(378v) A General Predictive Model for Comparative Study of Vacuum Membrane Distillation and Sweeping Gas Membrane Distillation

Membrane distillation is an emerging thermal membrane technology for the separation of salts and other non-volatile compounds from water streams. The process offers a unique solution for the treatment of concentrated solutions with high total dissolved solids, which are not viable for reverse osmosis. One of the major challenges associated with MD is the low energy efficiency, which is mainly due to the loss of the latent heat of evaporation. Therefore, multiple strategies are proposed to integrate MD with other conventional technologies for proper heat integration. We are designing a modular, integrated mechanical vapour compression-membrane distillation (MVC-MD) to improve the energy efficiency of the MD.

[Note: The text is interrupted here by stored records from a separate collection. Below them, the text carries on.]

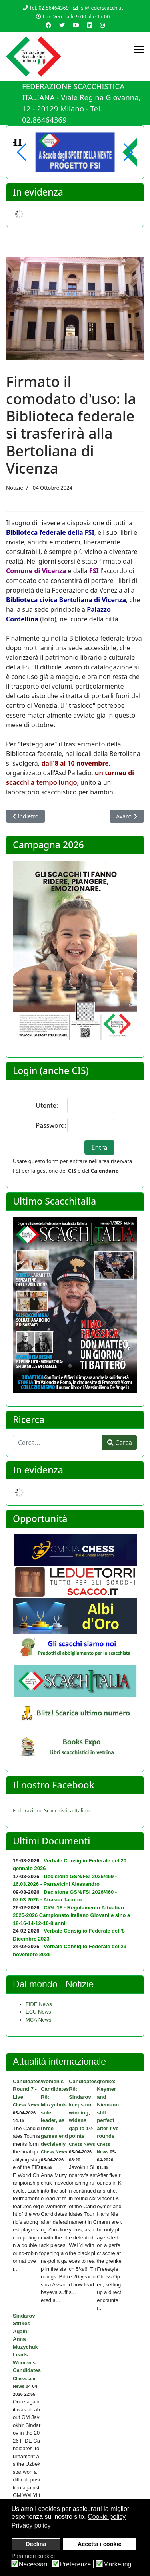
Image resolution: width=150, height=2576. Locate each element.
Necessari (33, 2564)
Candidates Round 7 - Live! (27, 2089)
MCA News (38, 2020)
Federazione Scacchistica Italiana (52, 1810)
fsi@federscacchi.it (101, 7)
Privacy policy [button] (31, 2525)
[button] (127, 152)
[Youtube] (76, 25)
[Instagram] (102, 25)
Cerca (119, 1442)
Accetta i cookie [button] (100, 2544)
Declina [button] (36, 2544)
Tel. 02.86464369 (49, 7)
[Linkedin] (89, 25)
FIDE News (39, 2004)
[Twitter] (62, 25)
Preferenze (75, 2564)
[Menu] (139, 50)
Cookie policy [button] (107, 2516)
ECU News (38, 2012)
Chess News (26, 2104)
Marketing (117, 2564)
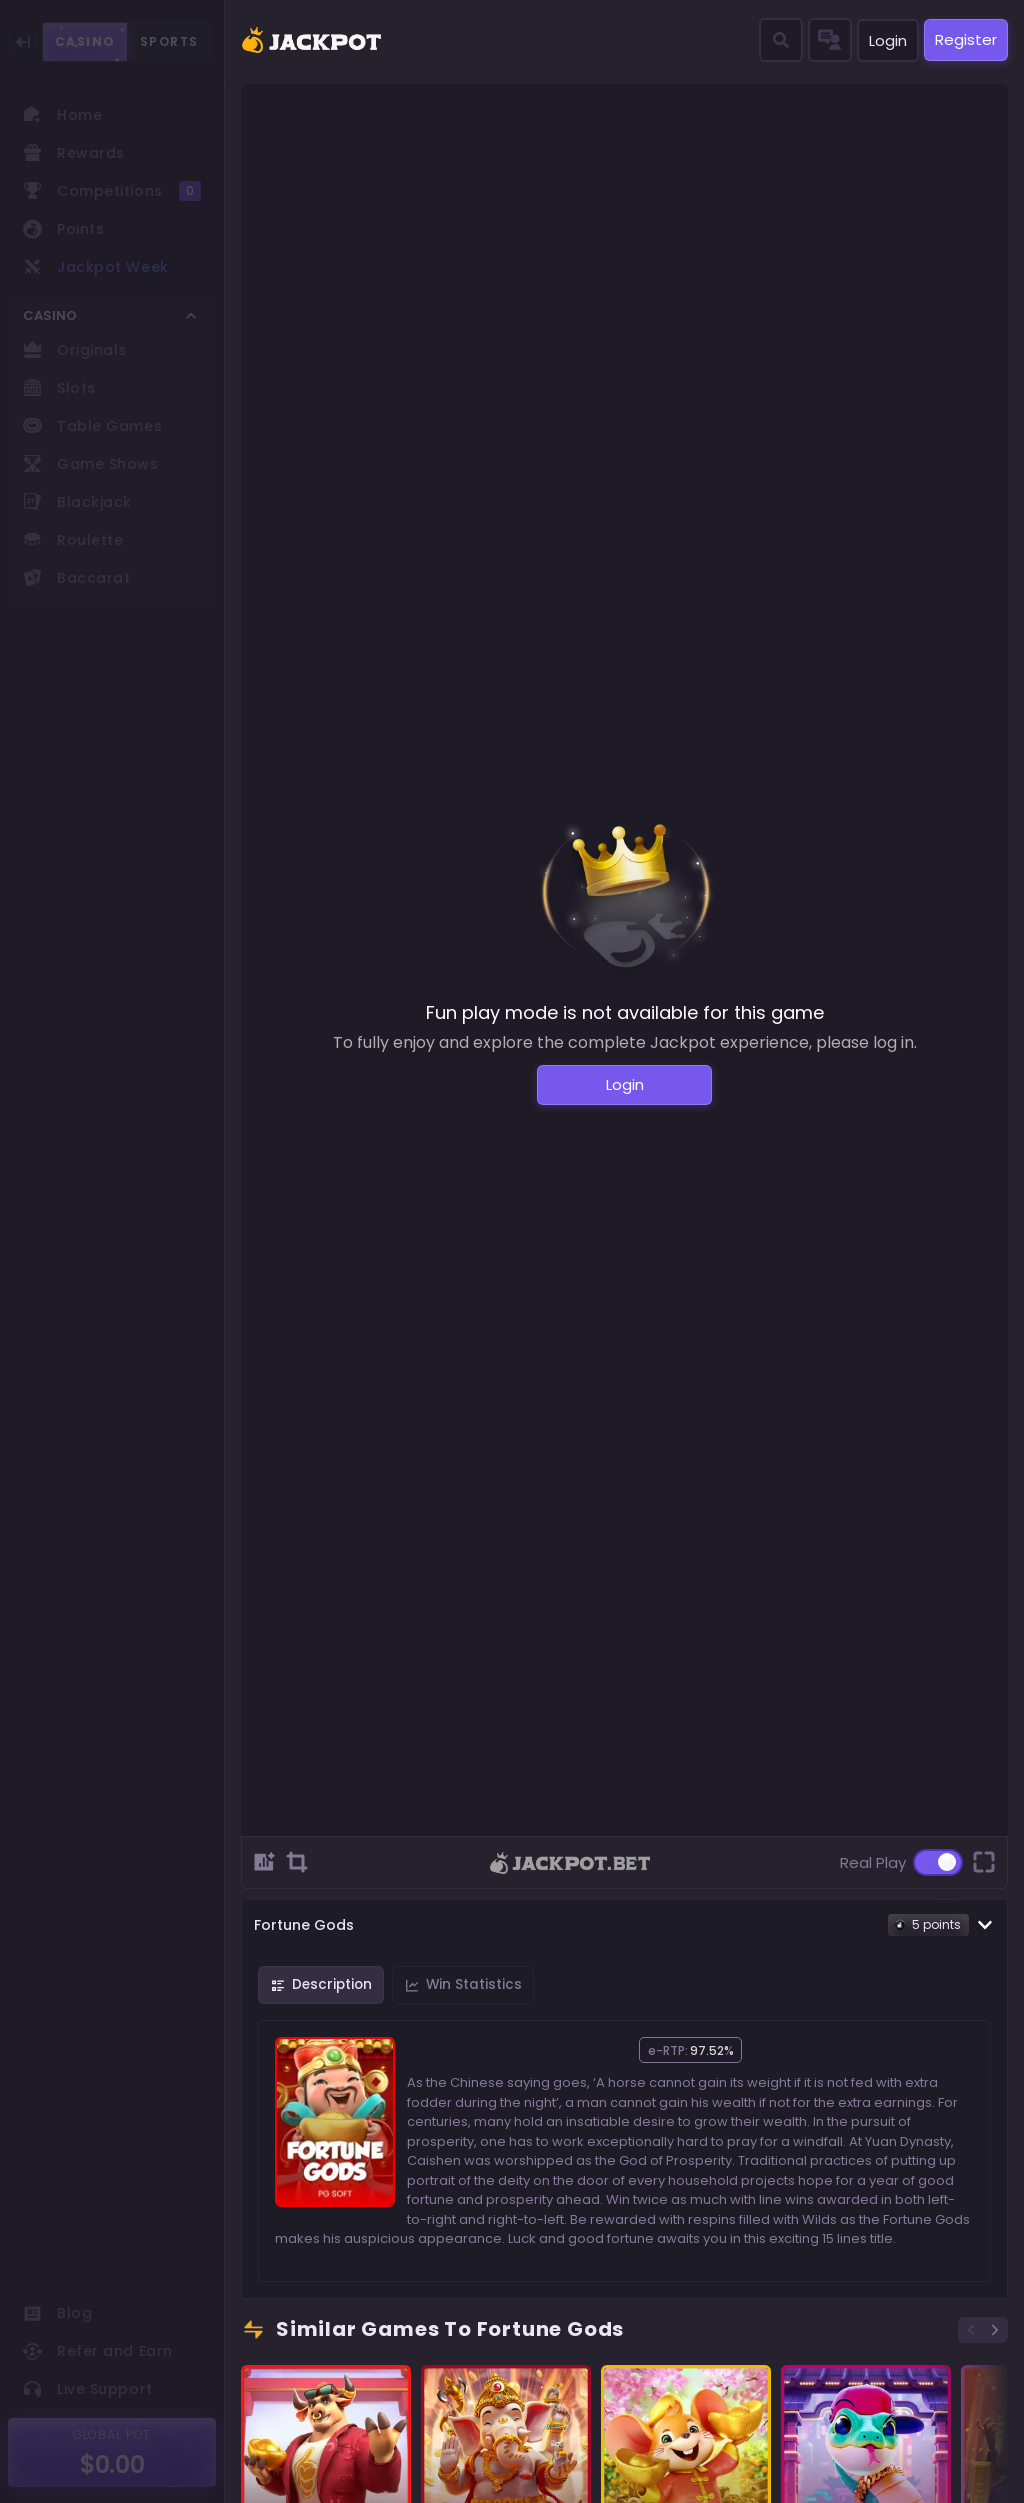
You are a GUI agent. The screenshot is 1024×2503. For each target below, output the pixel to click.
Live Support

Two different MD configurations could be utilized for designing MVC-MD: vacuum membrane distillation (VMD) and sweeping gas membrane distillation (SGMD). Unfortunately, these two MD configurations have been remained as the least studied MD configurations. In this talk, we will present the basis for designing the first MVC-MD unit based on VMD and SGMD configuration. These two MD configurations represent the two extremes that MVC could be operational. We will discuss the optimized conditions of a sweeping gas-assisted vacuum membrane distillation unit that could be integrated with MVC to achieve respectable energy efficiencies. Our experimental work will be integrated with our process-level Aspen Custom Modeler simulations to further optimize the integrated MVC-MD unit, which will guide the future efforts to further optimizing MVC-MD process.